Monday, February 02, 2009

Football novels

The heart-pounding finish of the Super Bowl yesterday (the Pittsburgh Steelers defeated Kurt Warner’s Arizona Cardinals by 27 to 23) led me to wonder why there are not more American football novels. Joiner (1971) is the most promising, and not because James Whitehead played football at Vanderbilt before an injury reduced him to literature. Eugene (Sonny) Joiner, narrator and protagonist, is an offensive lineman rather than a glamor player; he squints up at the game from an unusual position. (The Tex Maule novels that I started to read as a schoolkid, before “outgrowing” them, are entitled Quarterback, Linebacker, Running Back, Cornerback, and Receiver.) Ultimately, though, the novel falls victim to post-1968 nonsense. Styling himself a “radical historian,” Joiner teaches calculus and spelling to underprivileged children at a progressive school after he quits pro football, and becomes the disciple of a fifteenth-century Hussite.

Another ex-player, Peter Gent ran routes and caught passes for the Dallas Cowboys for five seasons in the sixties, then wrote North Dallas Forty (1973), a novel that was more distinguished for its rage at the professional sport than for its scenes of action on the field. Dan Jenkins’s Semi-Tough (1972) displayed a raw satiric talent, but was nearly as angry in tone as Gent’s novel, filled with gall. Don DeLillo’s End Zone (1972) has great fun with the language of the game (“Monsoon sweep, string-in-left, ready right, cradle out, drill-9 shiver, ends chuff”), but to adapt what Philip Roth wrote about The Natural, it is not about football as the game is played at Kyle Field, but a wild, wacky football which is more metaphor than reality.

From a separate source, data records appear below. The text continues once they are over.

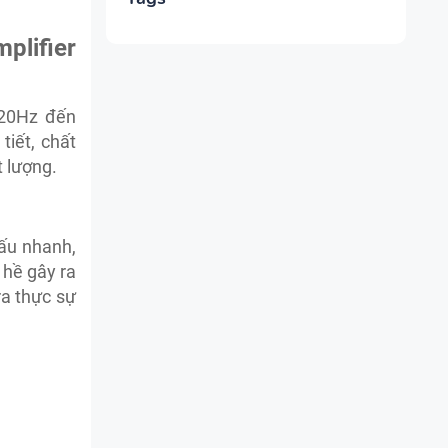
lifier
 20Hz đến
iết, chất
 lượng.
tấu nhanh,
 hề gây ra
ra thực sự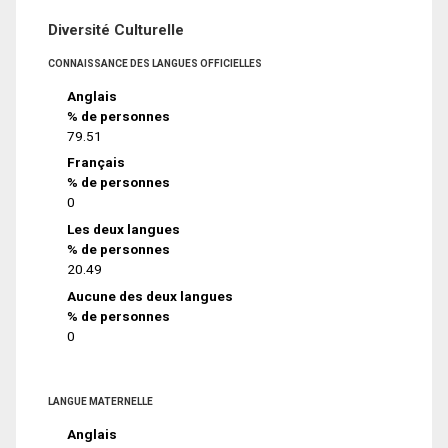
Diversité Culturelle
CONNAISSANCE DES LANGUES OFFICIELLES
Anglais
% de personnes
79.51
Français
% de personnes
0
Les deux langues
% de personnes
20.49
Aucune des deux langues
% de personnes
0
LANGUE MATERNELLE
Anglais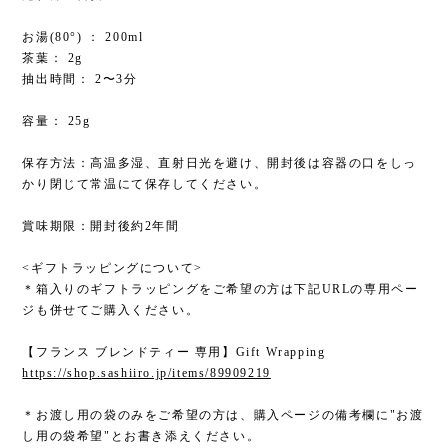
お湯(80°) ： 200ml
茶葉： 2g
抽出時間： 2〜3分
容量： 25g
保存方法：高温多湿、直射日光を避け、開封後は容器の口をしっ
かり閉じて常温にて保存してください。
賞味期限：開封後約2年間
<ギフトラッピングについて>
＊箱入りのギフトラッピングをご希望の方は下記URLの専用ペー
ジも併せてご購入ください。
【フランス ブレンドティー 専用】Gift Wrapping
https://shop.sashiiro.jp/items/89909219
＊お渡し用の袋のみをご希望の方は、購入ページの備考欄に"お渡
し用の袋希望"とお書き添えください。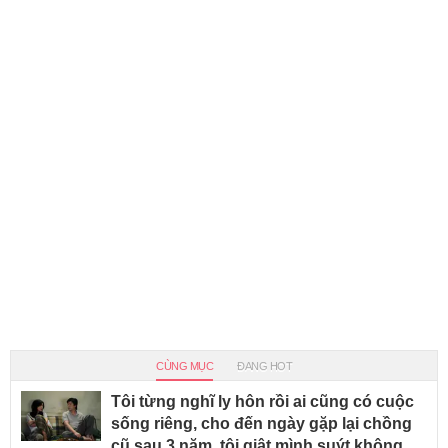
CÙNG MỤC
ĐANG HOT
Tôi từng nghĩ ly hôn rồi ai cũng có cuộc
sống riêng, cho đến ngày gặp lại chồng
cũ sau 3 năm, tôi giật mình suýt không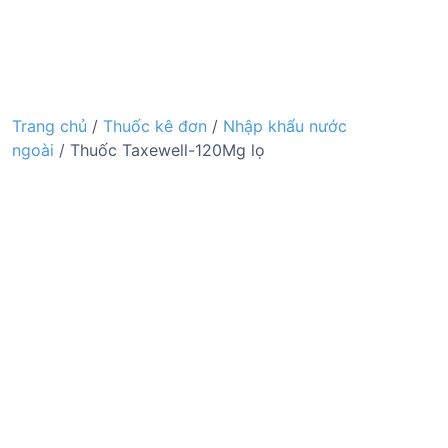
Trang chủ
/
Thuốc kê đơn
/
Nhập khẩu nước
ngoài
/ Thuốc Taxewell-120Mg lọ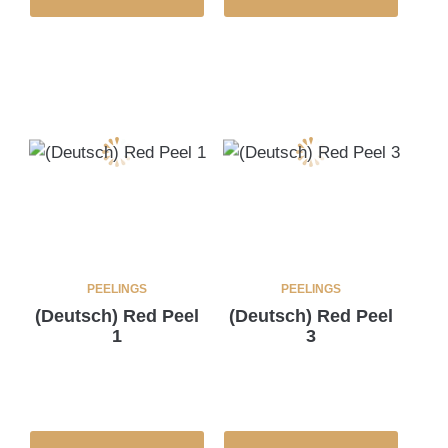
PEELINGS
PEELINGS
(Deutsch) Red Peel
(Deutsch) Red Peel
1
3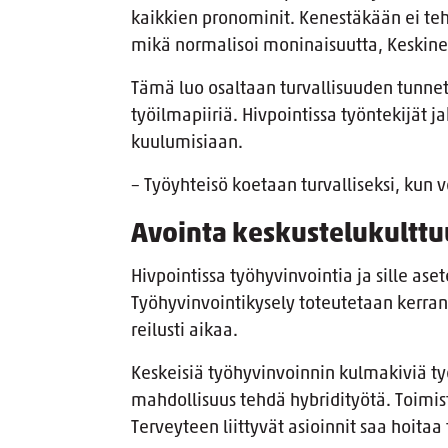
kaikkien pronominit. Kenestäkään ei teh
mikä normalisoi moninaisuutta, Keskin
Tämä luo osaltaan turvallisuuden tunnet
työilmapiiriä. Hivpointissa työntekijät j
kuulumisiaan.
– Työyhteisö koetaan turvalliseksi, kun
Avointa keskustelukulttu
Hivpointissa
työhyvinvointia ja sille aset
Työhyvinvointikysely toteutetaan kerra
reilusti aikaa.
Keskeisiä työhyvinvoinnin kulmakiviä ty
mahdollisuus tehdä hybridityötä. Toimist
Terveyteen liittyvät asioinnit saa hoitaa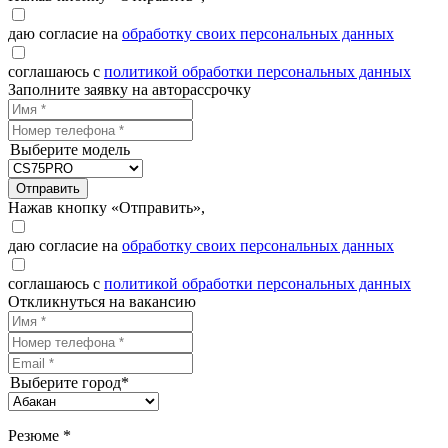
даю согласие на
обработку своих персональных данных
соглашаюсь с
политикой обработки персональных данных
Заполните заявку на авторассрочку
Выберите модель
Отправить
Нажав кнопку «Отправить»,
даю согласие на
обработку своих персональных данных
соглашаюсь с
политикой обработки персональных данных
Откликнуться на вакансию
Выберите город*
Резюме *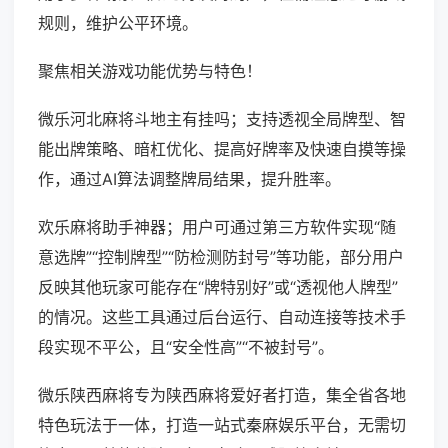
规则，维护公平环境。
聚焦相关游戏功能优势与特色！
微乐河北麻将斗地主有挂吗；支持透视全局牌型、智
能出牌策略、暗杠优化、提高好牌率及快速自摸等操
作，通过AI算法调整牌局结果，提升胜率。
欢乐麻将助手神器；用户可通过第三方软件实现“随
意选牌”“控制牌型”“防检测防封号”等功能，部分用户
反映其他玩家可能存在“牌特别好”或“透视他人牌型”
的情况。这些工具通过后台运行、自动连接等技术手
段实现不平公，且“安全性高”“不被封号”。
微乐陕西麻将专为陕西麻将爱好者打造，集全省各地
特色玩法于一体，打造一站式秦麻娱乐平台，无需切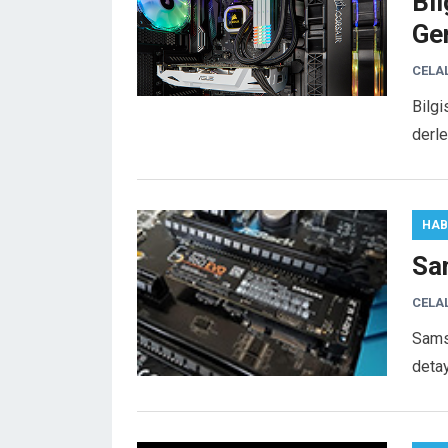
Bil
Ge
CELA
Bilgi
derle
HAB
Sa
CELA
Sams
detay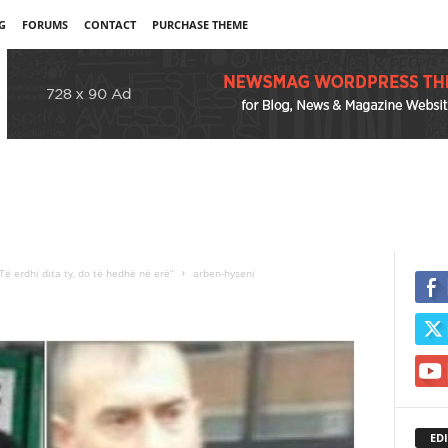
G
FORUMS
CONTACT
PURCHASE THEME
ë erdhi dita ty, do të hedhë në erë”
arben-hyseni
EDI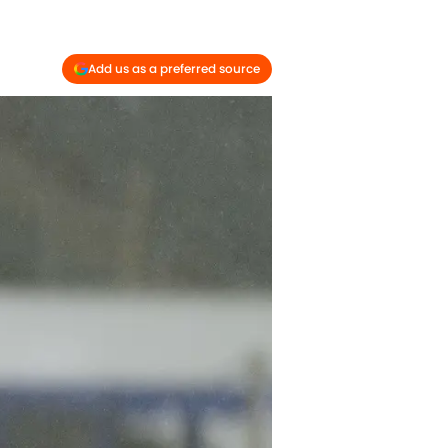
Add us as a preferred source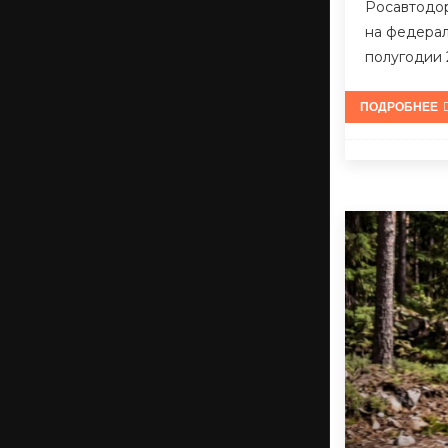
Росавтодор
на федерал
полугодии 
ПОДРОБНЕЕ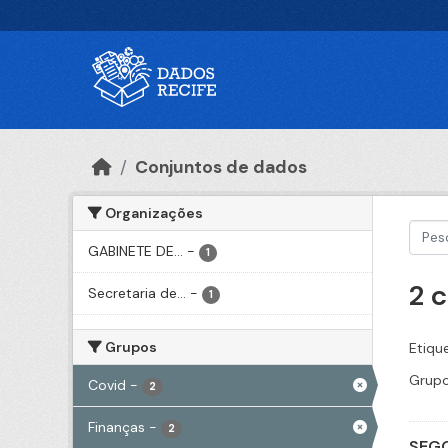
Ir para o conteúdo principal
Conjuntos de dados
Organizações
GABINETE DE...
-
1
2 
Secretaria de...
-
1
Grupos
Etiqu
Grupo
Covid
-
2
Finanças
-
2
SEGO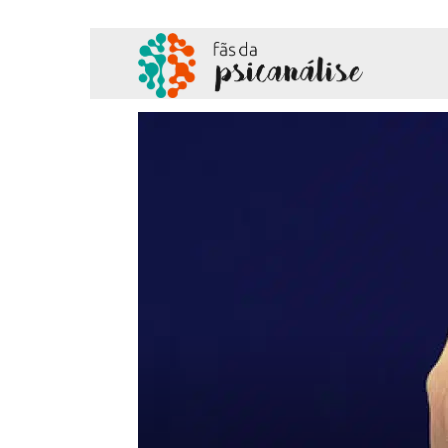
Fãs
da
Psicanálise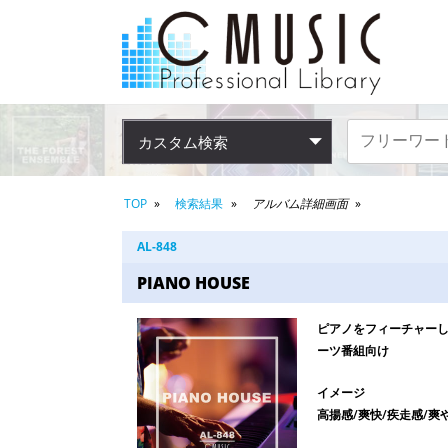
カスタム検索
TOP
検索結果
アルバム詳細画面
AL-848
PIANO HOUSE
ピアノをフィーチャーし
ーツ番組向け
イメージ
高揚感/爽快/疾走感/爽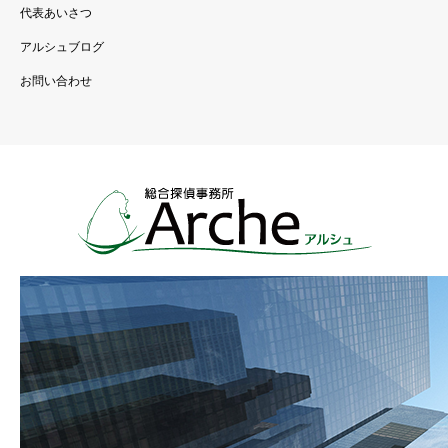
代表あいさつ
アルシュブログ
お問い合わせ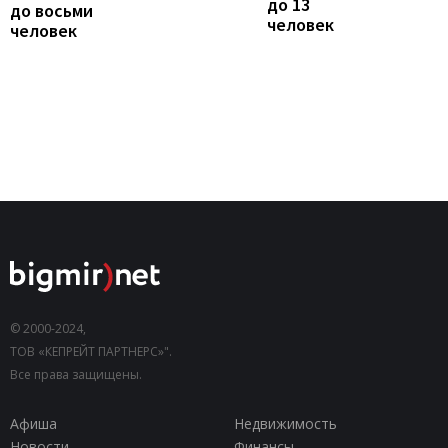
до 13
до восьми
человек
человек
© 2000-2024,
ТОВ «КЕПРЕЙТ ПАРТНЕРС»".
Все права защищены.
Афиша
Недвижимость
Новости
Финансы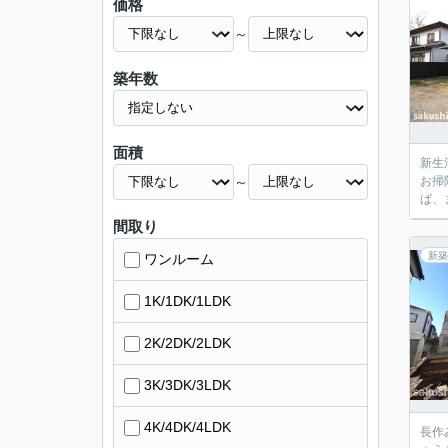
価格
～
築年数
面積
新生
～
お掃
ば、
間取り
新築
ワンルーム
1K/1DK/1LDK
2K/2DK/2LDK
3K/3DK/3LDK
4K/4DK/4LDK
長作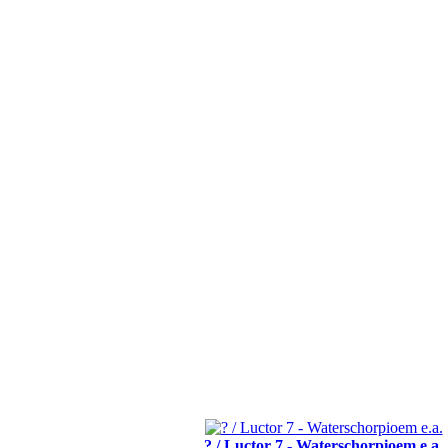
? / Luctor 7 - Waterschorpioem e.a.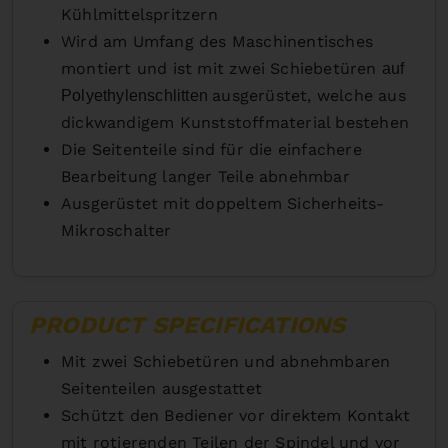
Kühlmittelspritzern
Wird am Umfang des Maschinentisches
montiert und ist mit zwei Schiebetüren
auf
ausgerüstet, welche aus
Polyethylenschlitten
dickwandigem Kunststoffmaterial bestehen
Die Seitenteile sind für die einfachere
Bearbeitung langer Teile abnehmbar
Ausgerüstet mit doppeltem Sicherheits-
Mikroschalter
PRODUCT SPECIFICATIONS
Mit zwei Schiebetüren und abnehmbaren
Seitenteilen ausgestattet
Schützt den Bediener vor direktem Kontakt
mit rotierenden Teilen der Spindel und vor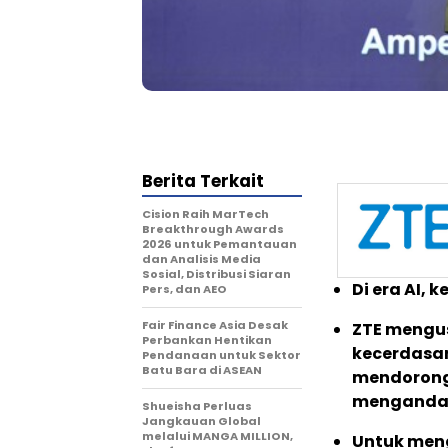
Berita Terkait
Cision Raih MarTech
Breakthrough Awards
2026 untuk Pemantauan
dan Analisis Media
Sosial, Distribusi Siaran
Di era AI,
Pers, dan AEO
Fair Finance Asia Desak
ZTE mengusu
Perbankan Hentikan
kecerdasan
Pendanaan untuk Sektor
Batu Bara di ASEAN
mendorong 
mengandal
Shueisha Perluas
Jangkauan Global
melalui MANGA MILLION,
Untuk men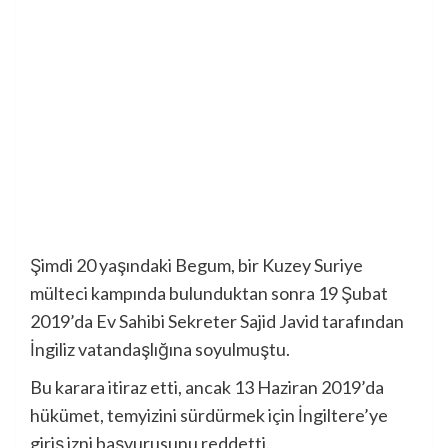
Şimdi 20 yaşındaki Begum, bir Kuzey Suriye
mülteci kampında bulunduktan sonra 19 Şubat
2019’da Ev Sahibi Sekreter Sajid Javid tarafından
İngiliz vatandaşlığına soyulmuştu.
Bu karara itiraz etti, ancak 13 Haziran 2019’da
hükümet, temyizini sürdürmek için İngiltere’ye
giriş izni başvurusunu reddetti.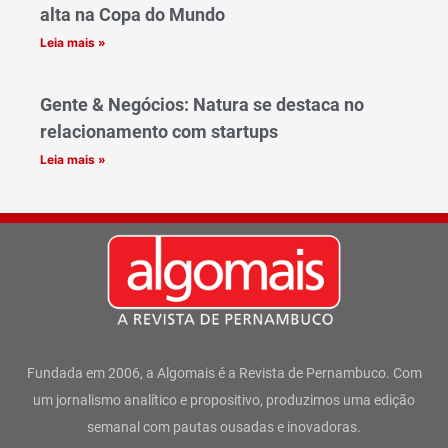
alta na Copa do Mundo
Leia mais »
Gente & Negócios: Natura se destaca no
relacionamento com startups
Leia mais »
Fundada em 2006, a Algomais é a Revista de Pernambuco. Com
um jornalismo analítico e propositivo, produzimos uma edição
semanal com pautas ousadas e inovadoras.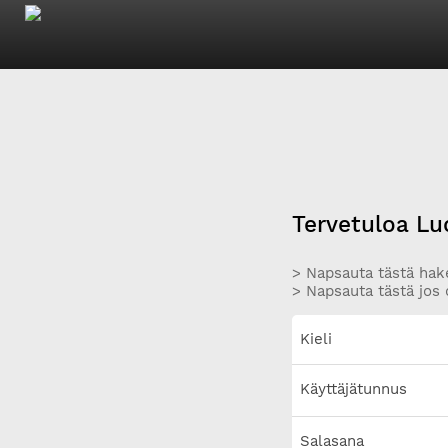
Tervetuloa Lu
> Napsauta tästä hake
> Napsauta tästä jos 
Kieli
Käyttäjätunnus
Salasana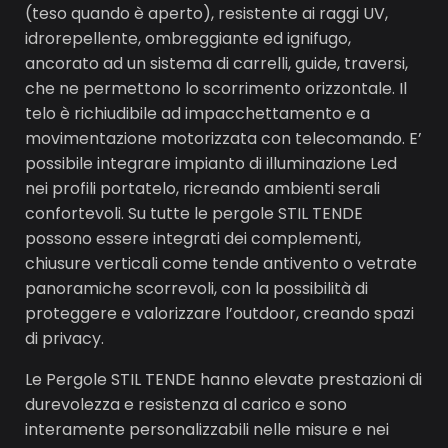
(teso quando è aperto), resistente ai raggi UV,
idrorepellente, ombreggiante ed ignifugo,
ancorato ad un sistema di carrelli, guide, traversi,
che ne permettono lo scorrimento orizzontale. Il
telo è richiudibile ad impacchettamento e a
movimentazione motorizzata con telecomando. E’
possibile integrare impianto di illuminazione Led
nei profili portatelo, ricreando ambienti serali
confortevoli. Su tutte le pergole STIL TENDE
possono essere integrati dei complementi,
chiusure verticali come tende antivento o vetrate
panoramiche scorrevoli, con la possibilità di
proteggere e valorizzare l’outdoor, creando spazi
di privacy.
Le Pergole STIL TENDE hanno elevate prestazioni di
durevolezza e resistenza al carico e sono
interamente personalizzabili nelle misure e nei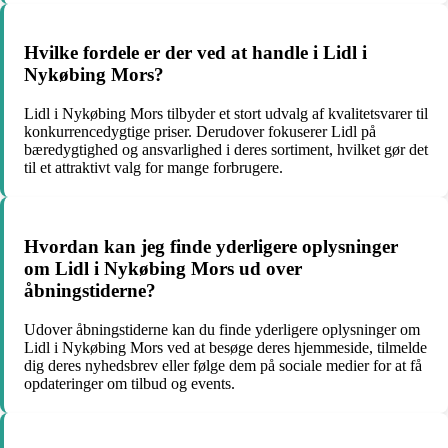
Hvilke fordele er der ved at handle i Lidl i
Nykøbing Mors?
Lidl i Nykøbing Mors tilbyder et stort udvalg af kvalitetsvarer til
konkurrencedygtige priser. Derudover fokuserer Lidl på
bæredygtighed og ansvarlighed i deres sortiment, hvilket gør det
til et attraktivt valg for mange forbrugere.
Hvordan kan jeg finde yderligere oplysninger
om Lidl i Nykøbing Mors ud over
åbningstiderne?
Udover åbningstiderne kan du finde yderligere oplysninger om
Lidl i Nykøbing Mors ved at besøge deres hjemmeside, tilmelde
dig deres nyhedsbrev eller følge dem på sociale medier for at få
opdateringer om tilbud og events.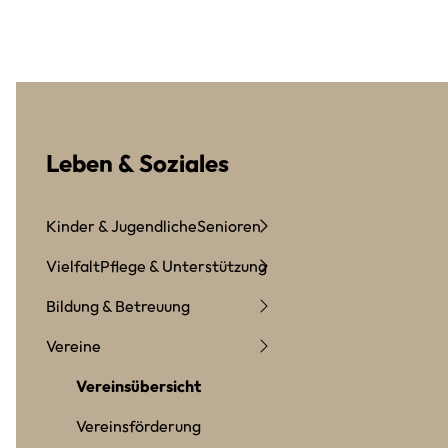
Leben & Soziales
Kinder & Jugendliche
Senioren
Vielfalt
Pflege & Unterstützung
Bildung & Betreuung
Vereine
Vereinsübersicht
Vereinsförderung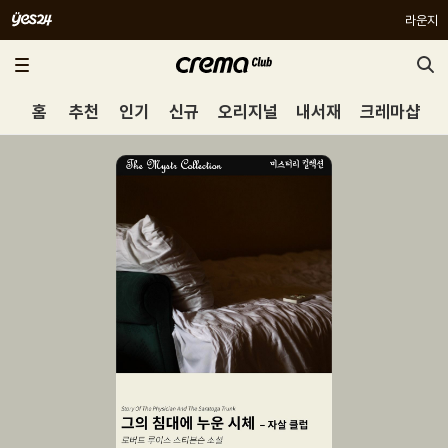
라운지
홈
추천
인기
신규
오리지널
내서재
크레마샵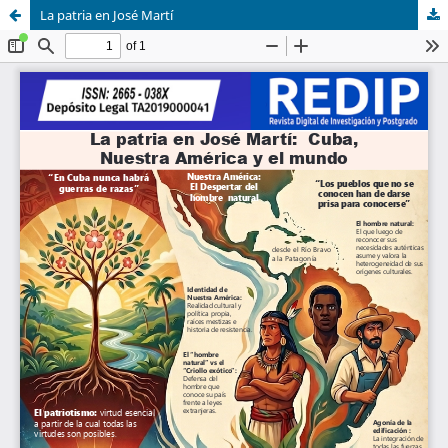
La patria en José Martí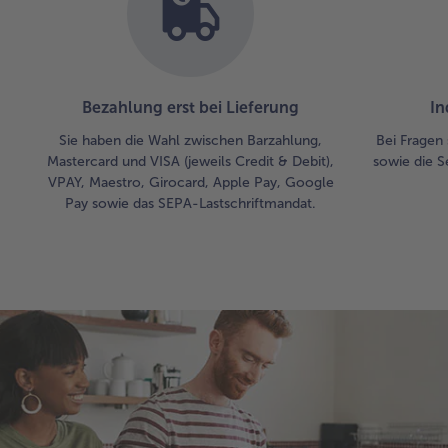
Bezahlung erst bei Lieferung
In
Sie haben die Wahl zwischen Barzahlung,
Bei Fragen 
Mastercard und VISA (jeweils Credit & Debit),
sowie die S
VPAY, Maestro, Girocard, Apple Pay, Google
Pay sowie das SEPA-Lastschriftmandat.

Much the same is true of Howard Nemerov’s far less ambitious novel The Homecoming Game (1957), which does not even try to describe what occurs on the field. Here a professor’s F, leaving the star ineligible for the big game, serves merely as a pretext for an exploration of moral ambiguity. John R. Tunis, the greatest sports novelist of all time, wrote only one book about football. All-American (1942) is the best of a bad harvest—understanding that it is a boys’ book and that, like all of Tunis’s books, it has more to do with a boy’s fumbling for values than handling a ball. No one is better at describing the action on the field, but many readers will find Tunis dated, and his moral concerns inartistic and unliterary.

Perhaps the problem is that football is understood (wrongly) as the least individual of sports, where ignorant coaching systems clash by night; or perhaps the problem is that Tom Buchanan cast the mold for football players in American literature, condemning them for all time to being represented as careless brutes. The truth is that it is the most masculine of sports, more so even than boxing, not merely because it requires manliness, which Harvey Mansfield defines as confidence in a situation of risk (boxing takes that too), but because it demands the masculine virtues—patience, patrimony, moral courage, physical strength, loyalty to friends, submission to legitimate authority, service to others.

7 comments:

Anonymous said...

Does Frederick Exley's A Fan's Notes count? Can't remember off the top of my head if football's actually played in that book, but it's certainly a novel about football.

D. G. Myers said...

Excellent. Yes. I forgot all about A Fan’s Notes. As I recall, Exley’s father played semipro ball with a team in Watertown called the Red and Black. It has been years since I read the book, though.

Anonymous said...

Have you forgotten the exploits of Chip Hilton: Boy Athlete? [Pause for snorts of derision and the ducking of rotten fruit] I can't remember where I found them as a boy, but even then they struck me as highly improbable.

On a more serious, and unrelated, note. Your enthusiasm for Gilead pushed me to finally purchase a copy last month. What a novel! Thanks.

D. G. Myers said...

Why deride Claire Bee? As a boy, I devoured the Chip Hilton books. (I particularly liked Soapy Smith, since my own talent level was closer to his.) You are a better critic if you found them improbable; I found them exciting and instructive. Before the birth of my twin sons, I purchased nine or ten of the titles in their original format. (The reprint version has been Christianized. Not that I have anything against Christianity, but I am a fundamentalist when it comes to meddling with a writer’s original book.)

Anonymous said...

No slight meant against Claire Bee. I only intended to show that I was making the suggestion in a playful manner.

As far as being a better critic, I too devoured them. I just suspected that, like the Hardy Boy novels, there was a degree of the fantastic about them.

At the time I enjoyed them, and am saddened to hear that they have been 'updated'. During the mid 80s when I was reading them, they were relatively pleantiful in used bookstores. I imagine that a quick foray online would allow me to purchase the original hardback versions.

Dwight said...

Maybe not in the sense of novel that you meant, but I really enjoyed George Plimpton's Paper Tiger. (Not to mention it's a reminder that the Lions had a decent football team at one time.)

Manolo said...

Ayyyy! Apologies for coming to this most late.... however, Professor Myers, you have neglected one of the greatest and most influential football novels of all, Stover At Yale.